Мохов обхватил его сзади.
– Ефрем, Ефрем! Опомнись!
Зыков обмяк, по заросшим щекам покатились мутные слезы, гигант по-детски всхлипывал; Горчакову стало не по себе, слишком необычен суровый таежник – жалкий, в слезах…
Разбуженные горестными воплями Зыкова, проснулись нарушители, Маеда Сигеру сидел на полу, потягивался, разминался, потом ловко встал на голову возле стены, постоял, вскочил на ноги:
– Йога, господин Горчаков. Очинно хорсё. Вы занимаетесь гимнастикой по системе йогов? Нет? Очинно не хорсё.
Волосатов покрутил пальцем у виска. Окупцов остолбенело таращил глаза.
– Надо быть, им моча в голову ударила. Оттого и перевертаются.

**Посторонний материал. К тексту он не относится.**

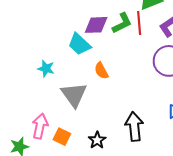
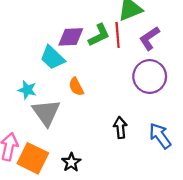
cyan star: (46, 69) -> (27, 90), moved
black arrow: (134, 127) -> (120, 128), moved, size x0.7
orange square: (62, 137) -> (33, 158), size x1.6

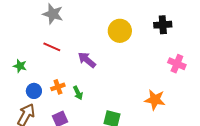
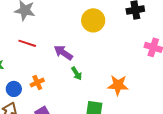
green arrow: (78, 93) -> (77, 73), moved
orange star: (155, 100) -> (118, 85), moved

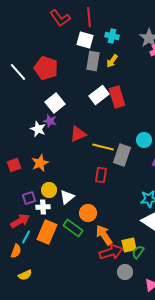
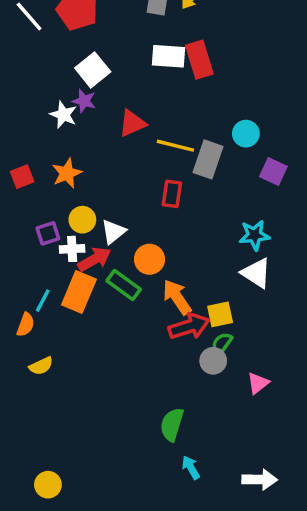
white rectangle: (99, 95) -> (168, 56), turned 42
red arrow: (20, 221) -> (94, 259), moved
green semicircle: (138, 252) -> (222, 344), moved

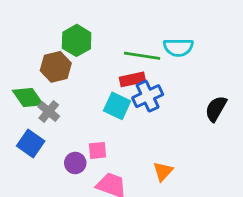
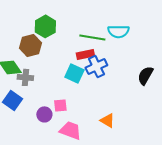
gray cross: (49, 111) -> (25, 77), turned -35
orange triangle: (163, 171) -> (107, 120), turned -42

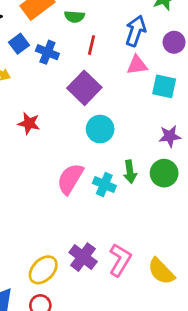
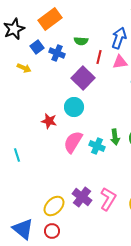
green semicircle: (74, 17) -> (81, 41), moved
red line: (92, 45) -> (99, 57), moved
red star: (29, 123) -> (49, 121), moved
cyan circle: (100, 129) -> (74, 107), moved

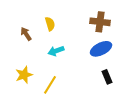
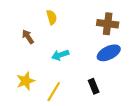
yellow semicircle: (50, 24) -> (52, 17), moved
black rectangle: (107, 77) -> (94, 86), moved

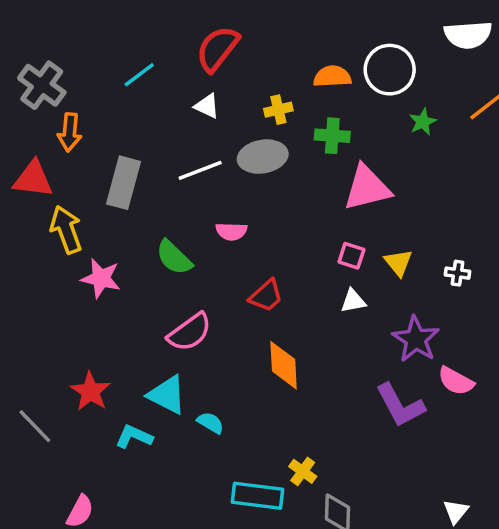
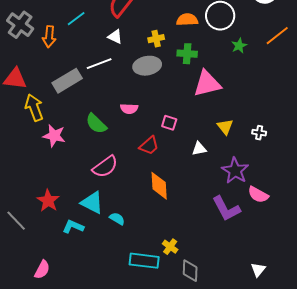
orange arrow: (70, 132) -> (49, 37), moved
white line: (200, 170) -> (99, 64), moved
gray rectangle: (124, 183) -> (67, 81), turned 44
pink square: (351, 256) -> (169, 123), moved

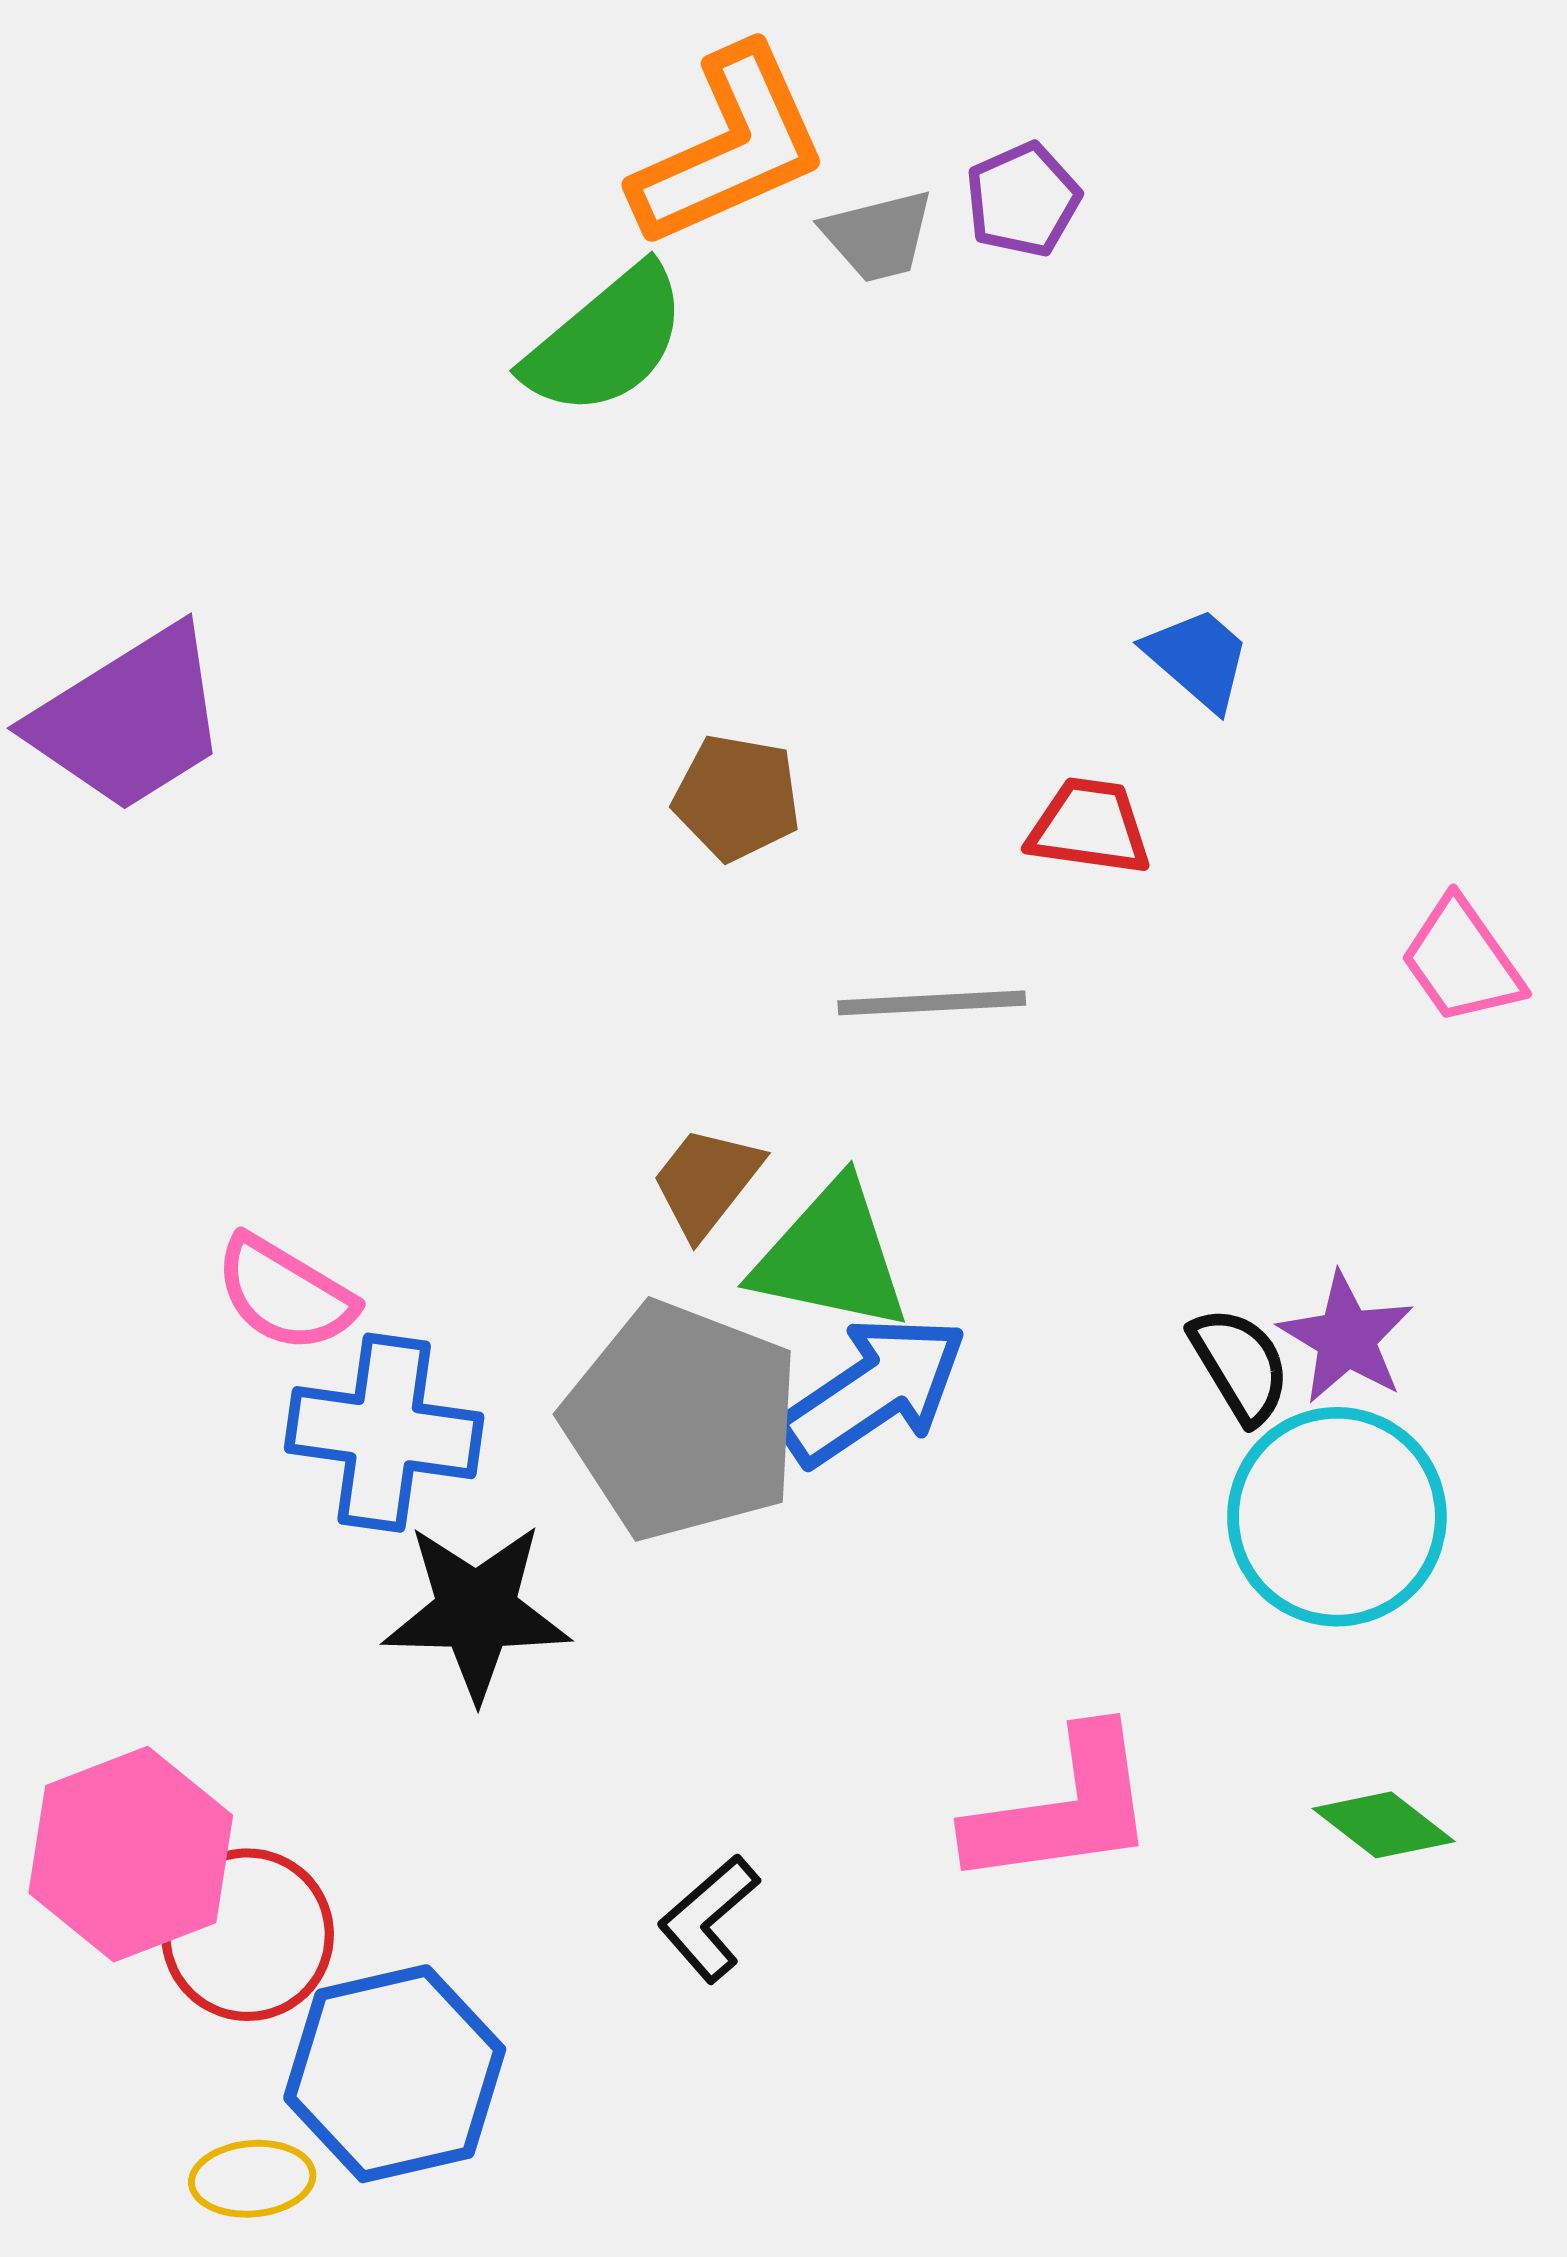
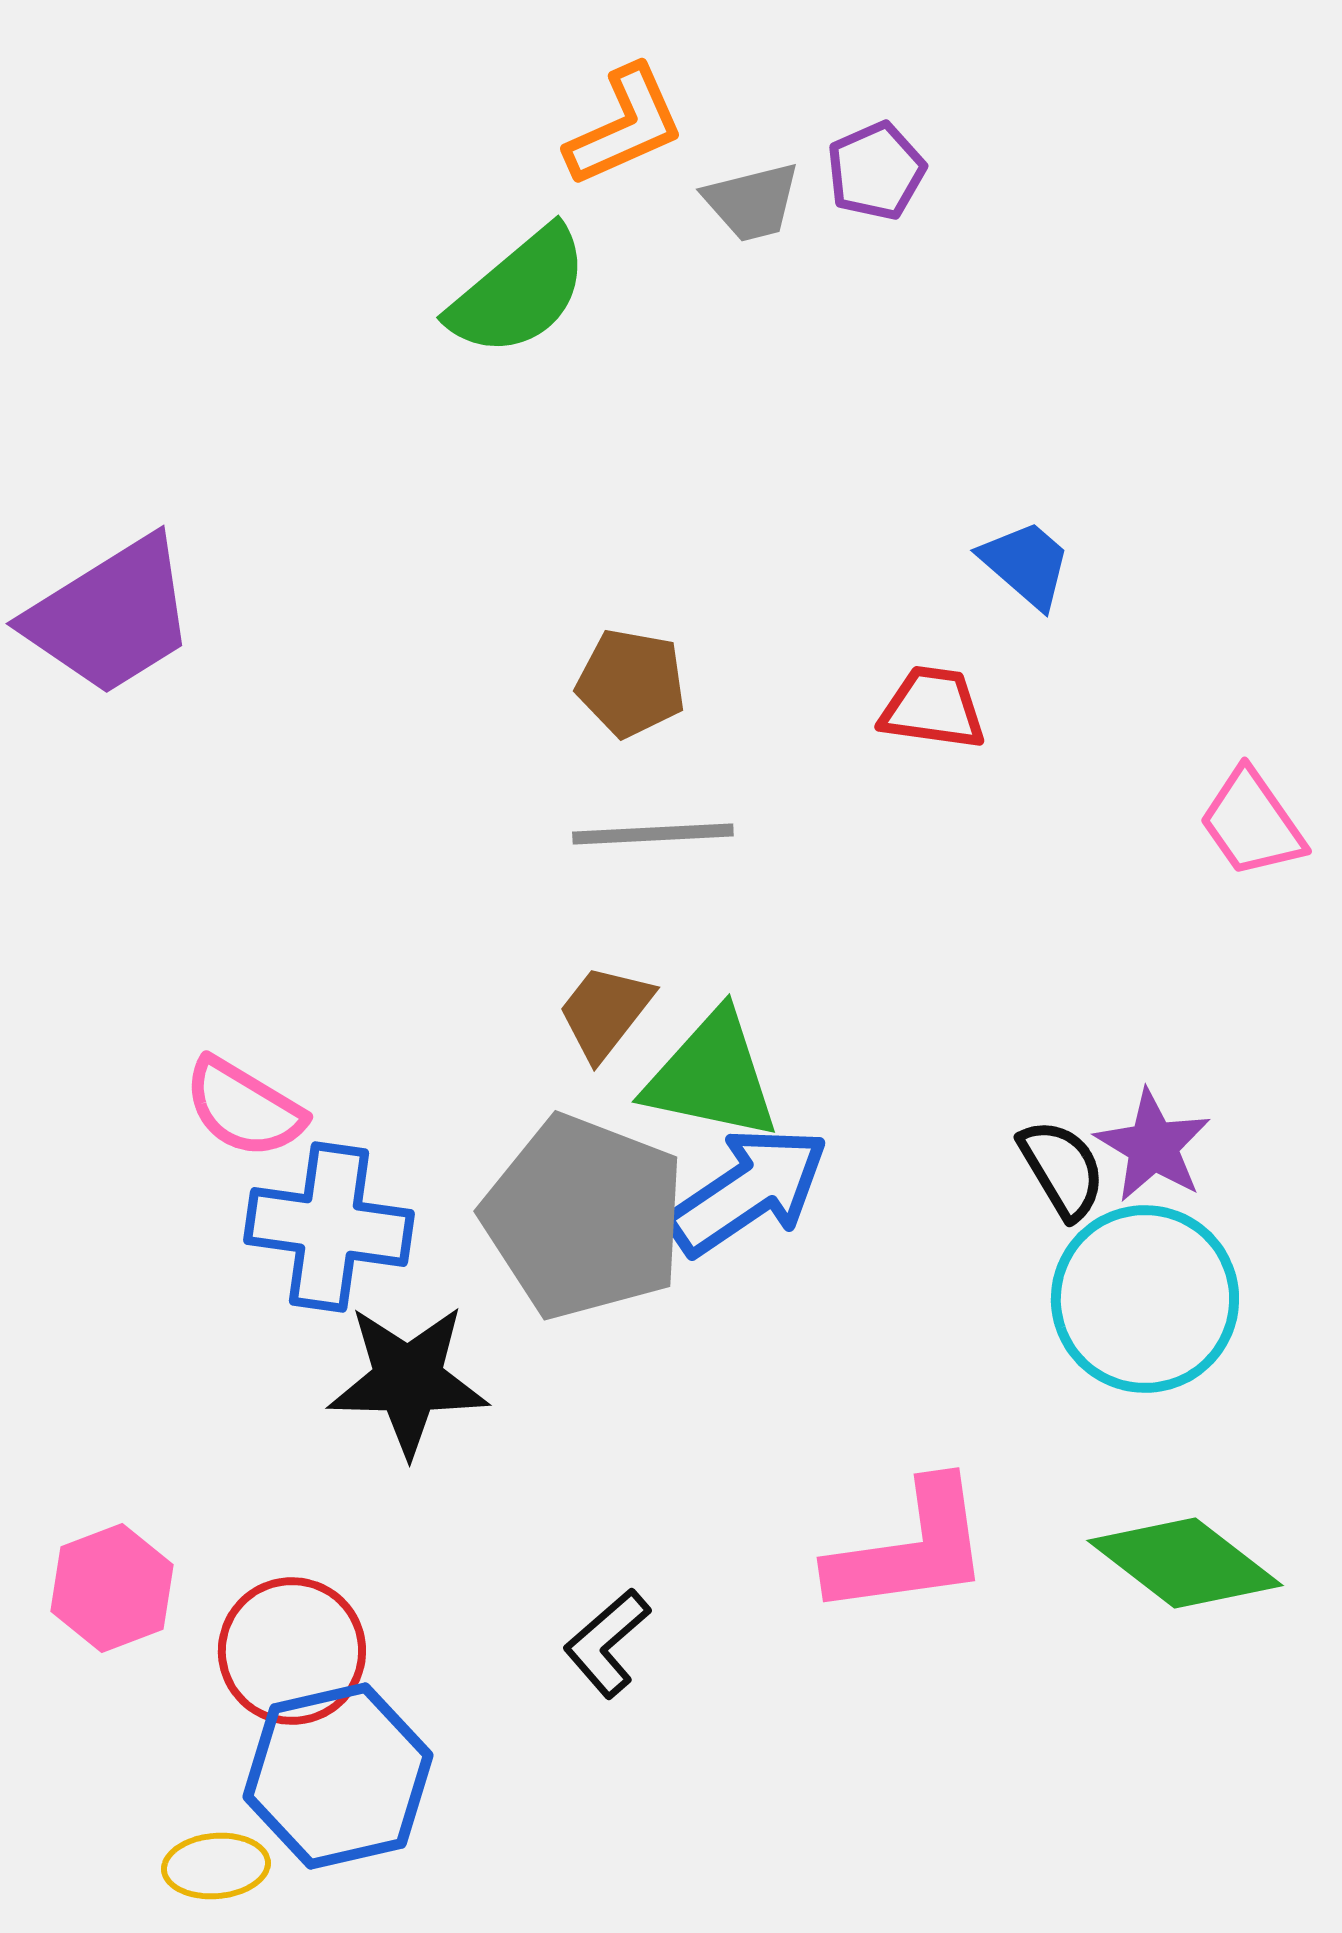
orange L-shape: (730, 147) -> (625, 126), size x0.7
gray line: (932, 1003) -> (653, 834), moved
green diamond: (1384, 1825) -> (1185, 1563), size x1.6
pink hexagon: (131, 1854) -> (112, 1588), size x0.7
red circle: (248, 1935) -> (292, 1651), moved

Маеда Сигеру погрозил ему пальцем, захихикал, захохотали и Волосатов с Лахно. Даже Мохов слабо улыбнулся, но застонала Ганна, и Мохов нагнулся над ней:
– Аннушка, Анка…
Горчаков приказал Окупцову идти на пост, Окупцов недовольно повел плечом: почему он, а не другой? Горчаков ткнул бандита в лоб дулом пистолета, Окупцов громко завизжал:
– Николаич! Что это? Чего ж ты молчишь?
– Ступай, куда приказывают.
Матерно выругавшись, Окупцов ушел. Скоро в заимке все спали, Мохов сидел в изголовье Ганны, сомкнув челюсти; женщина монотонно стонала:
– Умм, умм, умм-м…
Горчаков проснулся свежий, отдохнувший, вышел из заимки, умылся снегом. По поляне ходил взад-вперед часовой. Он был отлично виден из леса, Горчаков помахал рукой; Окупцов подошел.
– Смена, что ль?
– Ты кто? – миролюбиво начал Горчаков, в такое прекрасное утро орать не хотелось; Окупцов облизал толстые губы, наморщил лоб.
– Ну, как это… охранник.
– «Охранник»! – передразнил Горчаков. – Мишень ты, дурень, преотличная. Тебя за триста шагов снимут. Уразумел, ослиная башка?
– Чего, чего?.. За нас начальство думает, – обиженно оправдывался Окупцов. – Ежели не ндравится, не посылайте. Сами определили в караул, поспать не дали, а теперь надсмешки строите – такой да сякой…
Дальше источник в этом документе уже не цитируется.